When not actually rehearsing for the attack they played a lot of football. Neville’s bulk and laboured breathing kept him off the pitch, though he liked watching. Rain pelted down; the men’s shirts stuck to their backs and their mouths were wet and red in muddy faces. He remembered the same men as they’d been ten days ago: pinched, grey faces, stumbling along, many of them half asleep. They’d been old men, then. And the smell: that evil yellow stench of a battalion coming out of the line. And look at them now. Yes, but in a few days they’d be back in the line, and this time, everybody said, this time they’d really be in the thick of it. Of course rumours were always flying round, but he thought there was some truth in this one. You could tell from the jumping-off points in the rehearsals that they were going to bear the brunt of it.

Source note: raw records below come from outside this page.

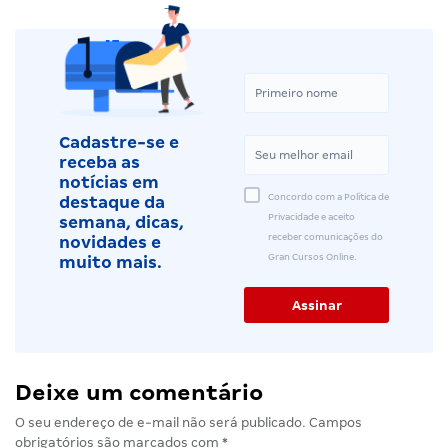
Cadastre-se e
receba as
notícias em
Concordo com a Política de
destaque da
Privacidade e aceito
semana, dicas,
receber comunicações do
novidades e
Gran Cursos Online.
muito mais.
Deixe um comentário
O seu endereço de e-mail não será publicado.
Campos
obrigatórios são marcados com
*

All this time, whether drunk or sober, Neville was aware of the revolver lying at the bottom of his kitbag. Knowing it was there both disturbed and comforted him. Two days before they were due to start the long march away from safety, he went and sat by himself in the barn where the men slept at night and took it out of its wrapping. Ha
rdly knowing what he was doing, he put the muzzle against the skin of his bare arm, trying to imagine what it would be like to squeeze the trigger: the agony of torn muscles and shattered bone.

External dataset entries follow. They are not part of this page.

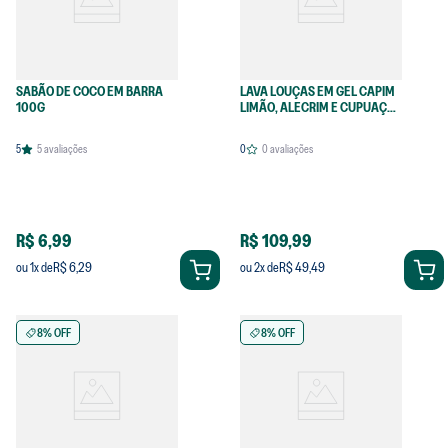
SABÃO DE COCO EM BARRA
LAVA LOUÇAS EM GEL CAPIM
100G
LIMÃO, ALECRIM E CUPUAÇU
5L
5
5
avaliações
0
0
avaliações
R$ 6,99
R$ 109,99
R$ 6,29
R$ 49,49
ou
1
x de
ou
2
x de
8% OFF
8% OFF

An act of cowardice, people said. And he didn’t dare do it. So what did that make him? His fingers as they stroked the cold metal left prints that quickly faded. If only he could get wounded, a slight wound, nothing too serious, just enough to make sure he got sent home.
An illness would do. Trench fever: that was a good one. Oh, for God’s sake, he didn’t need to get ill, he was ill. He’d had rheumatic fever as a child; there’d been a question mark over his heart ever since. He’d been excused rugby for a whole year. And the symptoms he’d been experiencing recently: racing pulse, indigestion – ah yes, but was it indigestion? Skipped beats … His heart skipped so many beats it was a wonder the bugger kept going at all. Even now, this minute, he could feel his heart thudding: skipping beats, every vein in his body pulsing and throbbing, as if he’d suddenly become transparent. Honest to God, if he stripped to the waist now, you’d be able to see it beating. Nobody could say that was normal …

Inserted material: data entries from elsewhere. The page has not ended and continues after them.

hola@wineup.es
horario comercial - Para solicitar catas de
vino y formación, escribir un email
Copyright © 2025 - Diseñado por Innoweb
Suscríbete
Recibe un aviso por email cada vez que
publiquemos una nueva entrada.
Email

Brooke was the problem. Why couldn’t he stay in the Casualty Clearing Station like every other MO and wait for the wounded to be brought to him? There’d be no disgrace in that, none whatsoever. In fact, it was the way the system was meant to work. But no, Brooke had to be in the front line, or preferably in front of it, crawling around on his belly in the dark. Sometimes, after the wounded and dead had been brought in, he’d go out again, searching for identity discs. Anything, he said, to bring down the terribly long list of ‘Missing, Believed Killed’. How could people grieve, he said, when they didn’t know? And Neville had to go with him; there was no choice. That was the crux of it, really: Brooke had a choice; he didn’t. He was ordered to go, and so he went, crawling about in bright moonlight over what felt like the eyeball of the world, searching through a mess of decomposing body parts to find the little scraps of metal.